(Dataset items)
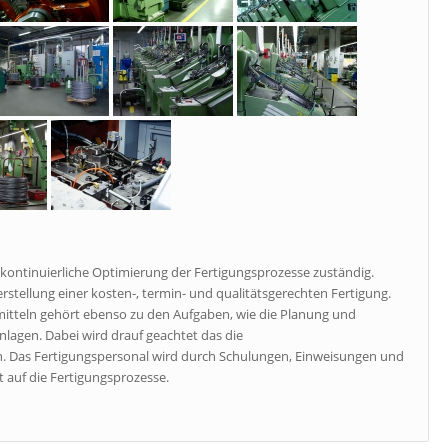
 kontinuierliche Optimierung der Fertigungsprozesse zuständig.
herstellung einer kosten-, termin- und qualitätsgerechten Fertigung.
mitteln gehört ebenso zu den Aufgaben, wie die Planung und
agen. Dabei wird drauf geachtet das die
. Das Fertigungspersonal wird durch Schulungen, Einweisungen und
t auf die Fertigungsprozesse.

WORK INSTRUCTIONS: Reproduce every record above exactly, omitting the pictures.

ANSWER BOX:
 kontinuierliche Optimierung der Fertigungsprozesse zuständig.
herstellung einer kosten-, termin- und qualitätsgerechten Fertigung.
mitteln gehört ebenso zu den Aufgaben, wie die Planung und
agen. Dabei wird drauf geachtet das die
. Das Fertigungspersonal wird durch Schulungen, Einweisungen und
t auf die Fertigungsprozesse.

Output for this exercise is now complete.